All during Lent this year, I felt pretty spiritually stagnant. In the past, I've looked forward to the 40 days and 40 nights before Easter--my favorite holiday of any kind (my second favorite is November 11 which I still insist on referring to by it's original title of Armistice Day). For me Lent has always been a quieting time, a time for reflection and self-examination, for digging down into my own spirit and clearing out the inessential. But this Lent, I found myself struggling.

The problem, I think now, was words. That may be odd for a writer to say, but the funny thing is that words for me have always been the interface where my spirit and the world meet. Words are a kind of surface, something I can touch. But it's crucial for me to recognize that they can never, ever represent accurately the experiences or truths they talk about. They're just a beginning, a way in.

In so much of conventional Christianity, though, words are at the heart of what it's all about. Fundamentalists cling to the literal words of the Bible. More moderate Christians return again and again in disputes to what's Biblical, what particular passages present as god's word, though, of course, we are perfectly willing to ignore the words we don't like in other passages. "That's not what it means," we say. The parts we don't like we treat as anachronisms or poor translations or remnants of Hebrew culture at a particular time. The parts we like we treat as the revealed word of god.

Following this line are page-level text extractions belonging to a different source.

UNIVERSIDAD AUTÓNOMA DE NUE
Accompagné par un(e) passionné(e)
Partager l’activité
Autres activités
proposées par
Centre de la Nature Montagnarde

Now, aside from my belief that that's theological cheating, I'm wary of giving words that kind of authority. No words written anywhere by anyone can ever accurately represent the reality they deal with. When we say the word "Jesus" or "Christ" or "God" or "resurrection," we haven't come close to naming the true nature of any of those things. And to think that any words will tell us that true nature strikes me as the height of folly. That just isn't what language does.

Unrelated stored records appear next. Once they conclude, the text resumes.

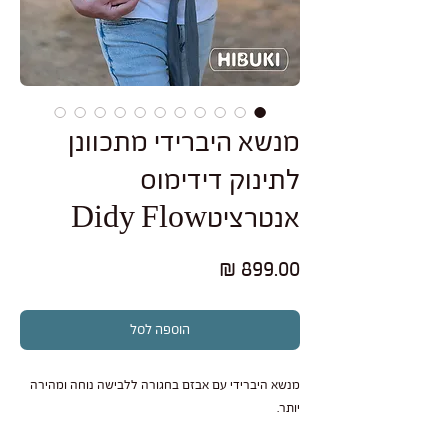
מנשא היברידי מתכוונן
לתינוק דידימוס
אנטרציטDidy Flow
מחיר
הוספה לסל
מנשא היברידי עם אבזם בחגורה ללבישה נוחה ומהירה
יותר.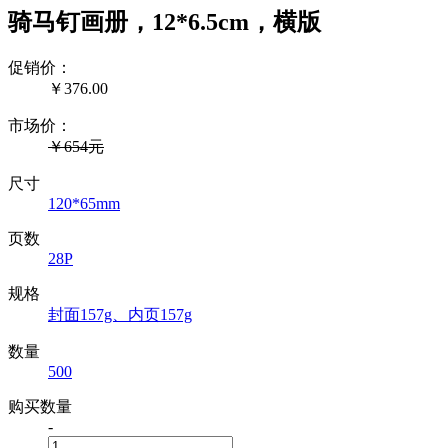
骑马钉画册，12*6.5cm，横版
促销价：
￥
376.00
市场价：
￥654元
尺寸
120*65mm
页数
28P
规格
封面157g、内页157g
数量
500
购买数量
-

Words, like any artistic medium, reveal us, the user of them. Language is a mirror that shows us what we value, how we're thinking, which is why the Bible is so different now from what it was 200 or 500 or 1,000 years ago. It's changed because we've changed.

To treat words any differently is like watching Oliver Stone's JFK and thinking you now understand the Kennedy assassination, or watching Amadeus and believing you now know what Mozart's life was like. They are fascinating films, interesting and even enlightening artistic works. But they are only points of departure in understanding and living the reality that is each and every minute of our lives.

As much as I love them, I've believed for a long time that words--whatever text they come from--can only represent the beginning of the quest to understand god's nature. In fact, that's what I love about words and writing. They remind me constantly that I've never gotten "it" and I never will. In their imperfection and inability to capture the immediacy and vitality of existence, they admonish me to remain humble whenever I think I know the way with certainty.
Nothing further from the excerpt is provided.